A wise friend once suggested that a nice way to fill the well when feeling sidelined was to look at past work. And it’s customary toward the end of the year, and on one’s birthday, our personal year, to “take stock” and look back on the triumphs and trials of the past year. The trials, tedious as they were, are not the subject of this journal. Suffice to say, they kept me from my art studio most of the year and away from that particular strand of my creative life.
It’s gratifying, to say the least, to see the fruits of past labors and to gather some of them together for a family photo. The cards pictured here are a significant harvest of the last three decades. They were popular enough for me to invest in offset printing them, some of them multiple times. They still sell in retail outlets and at Revels shows around the country in December.
This crop of Yule cards is available over at the Prose and Letters storefront, some of them in limited quantities. They are available as singles, or more economically in 6-packs, to mix and match, or in 10-packs of the same design for the best price of all.
I’ve shared in this journal some of my inspirations and art techniques that led to the making of some of these cards, in particular, The Longest Night, The Horn Dance, Yule, Dona Nobis Pacem, The Holly and the Ivy, and Let Union Be, (and again here).

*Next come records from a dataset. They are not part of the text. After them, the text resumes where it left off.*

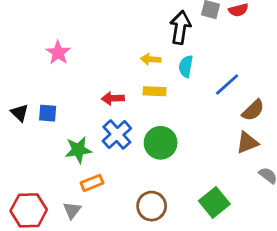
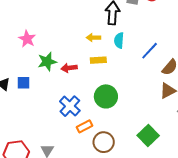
blue cross: (117, 135) -> (70, 106), moved
green star: (78, 150) -> (47, 62), moved
orange rectangle: (92, 183) -> (85, 126), moved

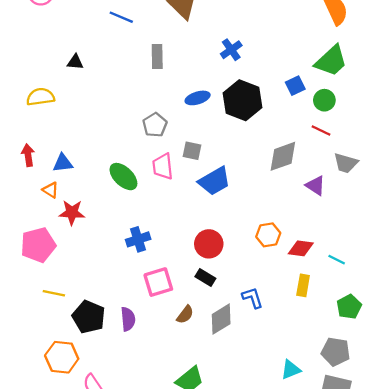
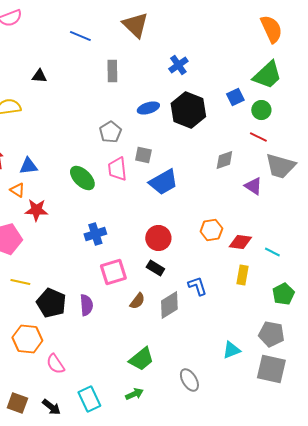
gray diamond: (283, 156) -> (224, 160), size x0.7
gray trapezoid: (346, 163) -> (280, 166), size x1.4

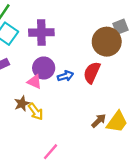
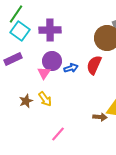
pink triangle: (34, 82) -> (44, 73), turned 40
brown star: (22, 104) -> (26, 101), moved
brown arrow: (99, 121) -> (100, 117), moved, turned 48

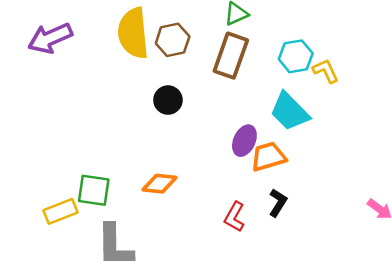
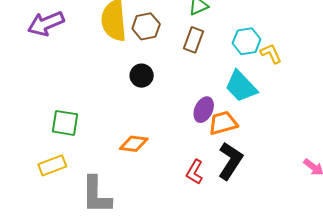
brown rectangle: (231, 56) -> (193, 40), size x0.7
green square: (94, 190) -> (65, 123), moved
black L-shape: (278, 203) -> (230, 161), size x1.6

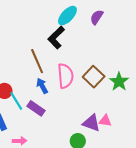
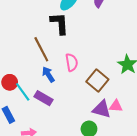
black L-shape: (56, 38) -> (59, 23), turned 135
pink semicircle: (65, 76) -> (72, 62), size x0.7
brown square: (94, 77) -> (97, 81), moved

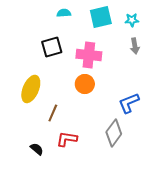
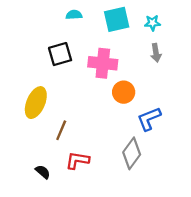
orange circle: (85, 84) -> (124, 92), moved

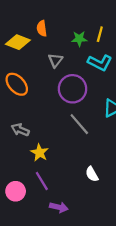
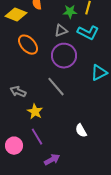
gray triangle: (55, 60) -> (61, 31), moved, turned 32
orange ellipse: (17, 84) -> (28, 45), moved
gray line: (79, 124) -> (56, 87), moved
purple arrow: (59, 207) -> (52, 160), turned -42

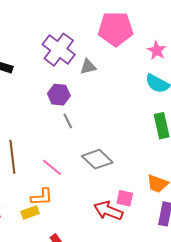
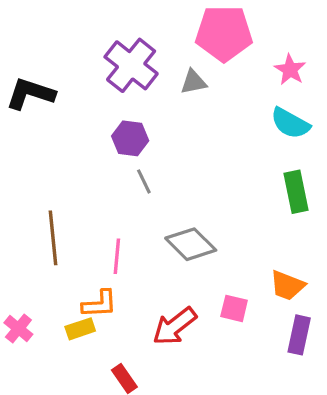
gray triangle: (88, 67) -> (193, 82), moved
pink line: (52, 167) -> (117, 256), turned 55
red arrow: (108, 211) -> (175, 326), moved, turned -60

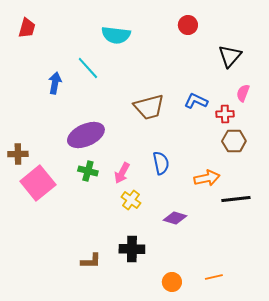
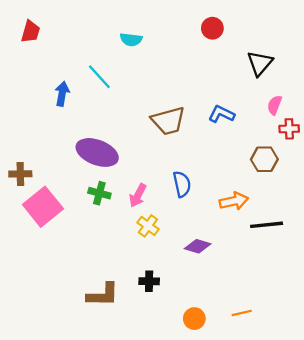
cyan semicircle: (116, 35) -> (131, 40), size x0.7
red cross: (225, 114) -> (289, 129), moved
purple ellipse: (86, 135) -> (97, 152), turned 45
black cross: (132, 249) -> (149, 281), size x0.7
brown L-shape: (91, 261) -> (103, 295), size x1.4

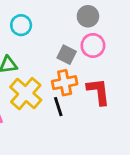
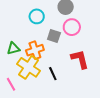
cyan circle: (21, 25) -> (37, 16), moved
orange cross: (65, 83) -> (35, 50), moved

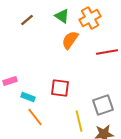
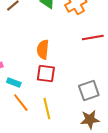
orange semicircle: (70, 40) -> (43, 50), moved, turned -30
yellow line: (79, 121) -> (47, 109), moved

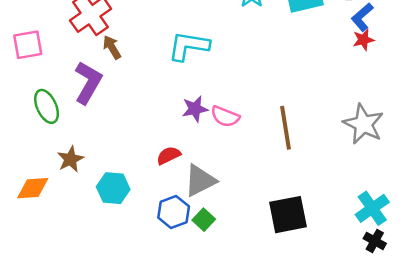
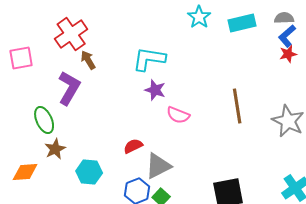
green ellipse: (47, 106) -> (44, 120), moved
purple star: (195, 109) -> (155, 90), moved, turned 30
brown line: (285, 128) -> (237, 106), moved

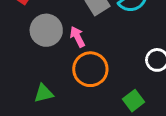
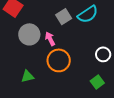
green square: (134, 101) -> (97, 82), moved

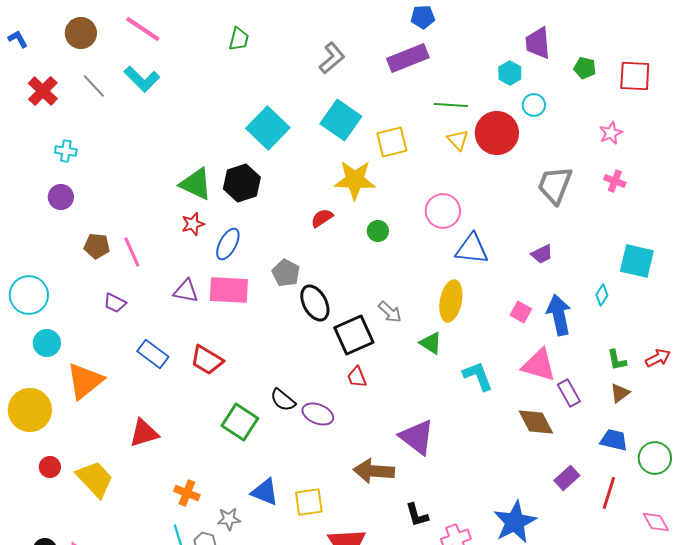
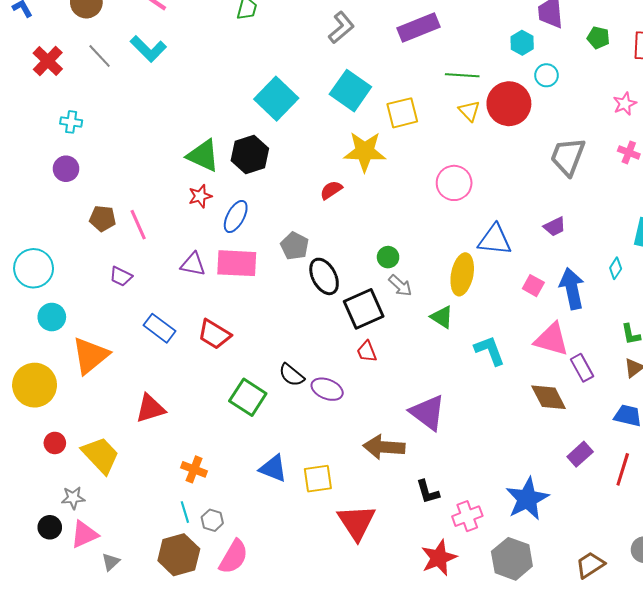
green circle: (378, 231) -> (388, 257), moved
blue triangle: (472, 249) -> (495, 240), moved
gray star: (229, 519) -> (73, 498), moved

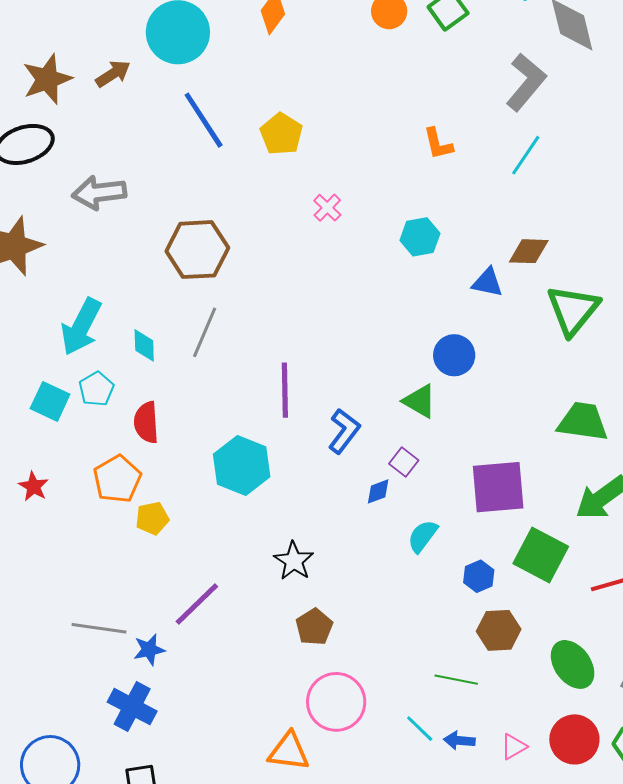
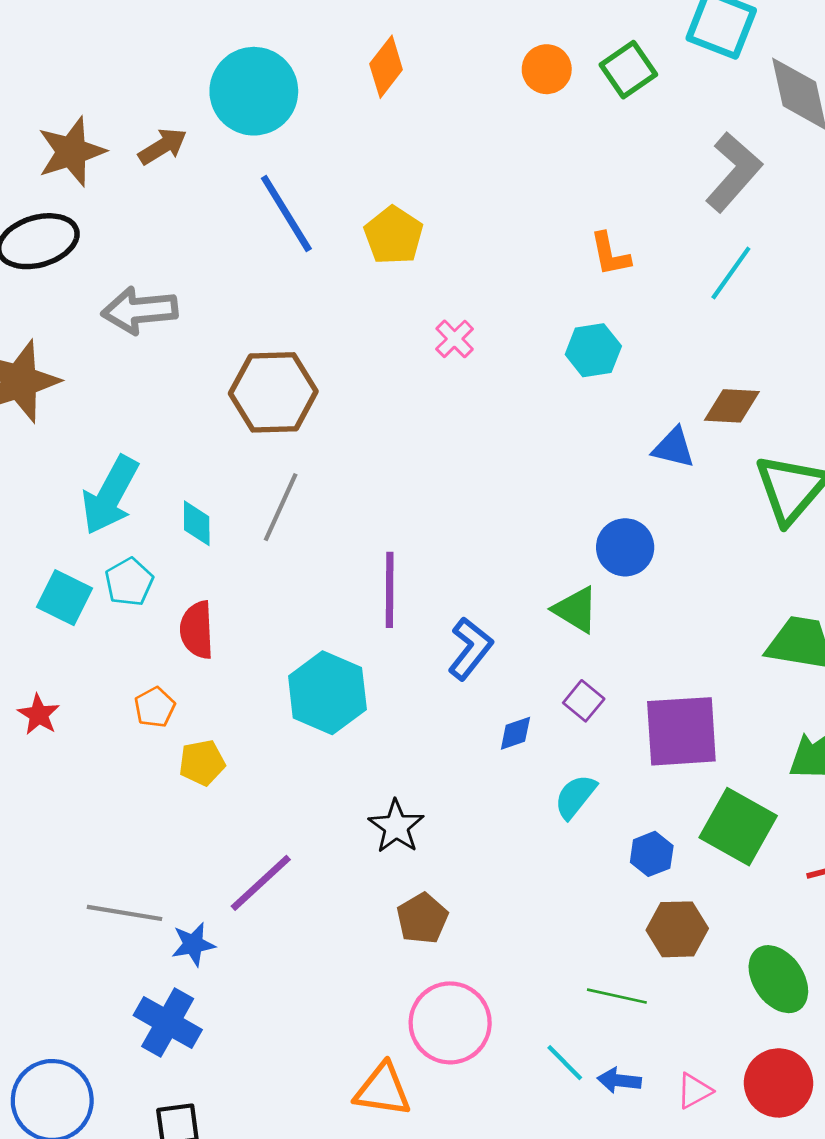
cyan hexagon: (420, 237) -> (593, 350), moved
purple square: (404, 462) -> (584, 701), moved
orange pentagon: (117, 479) -> (155, 707), size x0.6

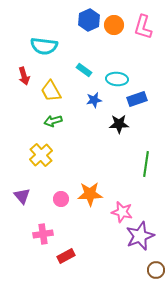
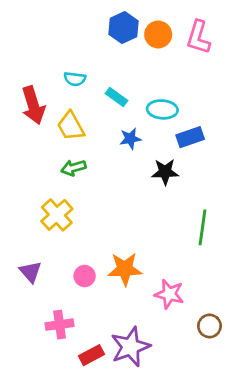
cyan semicircle: (44, 46) -> (75, 79), moved, size x0.6
red arrow: (24, 76) -> (33, 105), size x1.5
purple star: (140, 236) -> (130, 347), moved
brown circle: (156, 270) -> (210, 326), moved

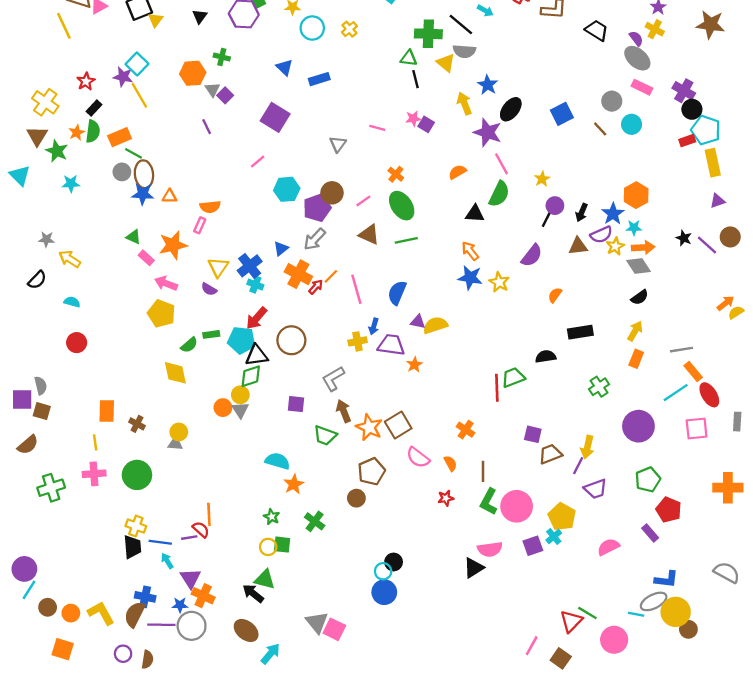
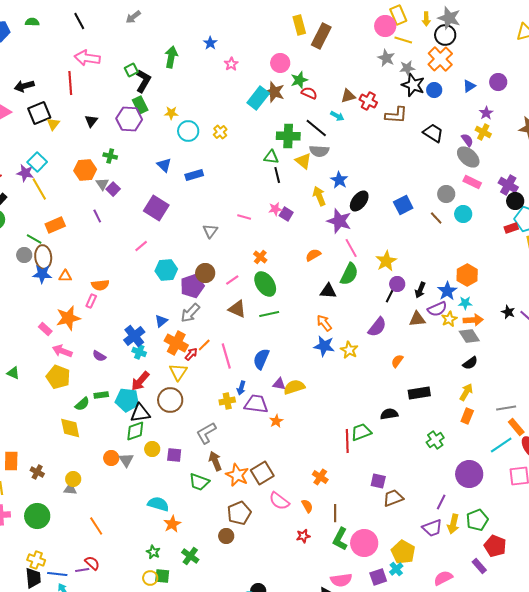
orange rectangle: (120, 137) -> (55, 225), moved
yellow star: (542, 179) -> (386, 261), size x1.5
green triangle: (134, 237) -> (13, 373), moved
yellow triangle: (218, 267) -> (178, 372), moved
yellow circle: (240, 395) -> (152, 449), moved
yellow arrow: (587, 447) -> (453, 524), moved
purple line: (578, 466) -> (441, 502), moved
orange line: (209, 514) -> (96, 526), moved, turned -30

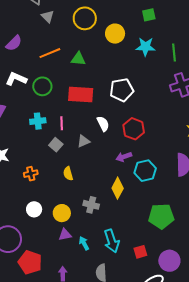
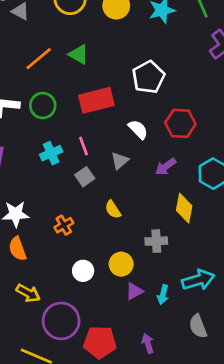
green triangle: (78, 59) -> (79, 54), turned 42
gray square: (56, 145) -> (85, 177), turned 32
purple arrow: (124, 157) -> (166, 167), moved
cyan arrow: (112, 241) -> (198, 280), turned -70
cyan arrow: (84, 243) -> (163, 295), turned -120

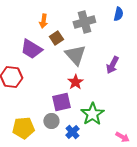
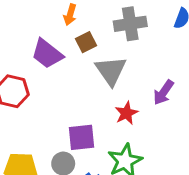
red star: (75, 82) -> (126, 113), moved

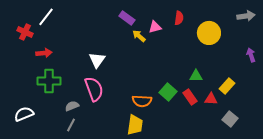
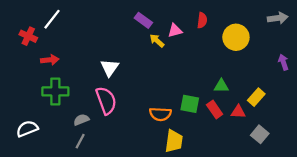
green square: (168, 92) -> (190, 104), turned -30
yellow trapezoid: (135, 125) -> (174, 141), moved

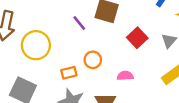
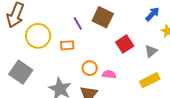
orange circle: (93, 60) -> (90, 68), moved
orange rectangle: (69, 73) -> (67, 45), moved

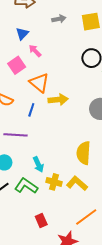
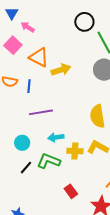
blue line: (31, 110) -> (29, 86), moved
purple line: (15, 135) -> (41, 112), moved
cyan arrow: (38, 164) -> (56, 137), turned 119

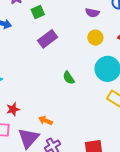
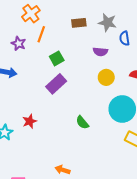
green square: (38, 12) -> (57, 58), moved
red star: (13, 109) -> (30, 121), moved

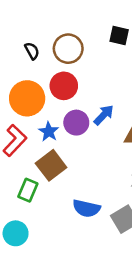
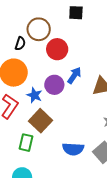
black semicircle: (32, 51) -> (20, 44), moved, turned 56
red circle: (64, 86) -> (57, 49), moved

Many of these cards are approaching “limited edition” status. The writing is on the wall, so to speak; the greeting card market is changing. It won’t make sense for me to print these cards in such large quantities anymore. Sales have been slowing down in recent years, though people seem to be buying more prints as gifts. The evergreen favorite, Fra Giovanni’s “Letter to a Friend”, is available here, as well as many others.
Though it’s becoming old-fashioned to send cards in December, Yule cards are still a nice way to greet friends and share a little bit of art and verse.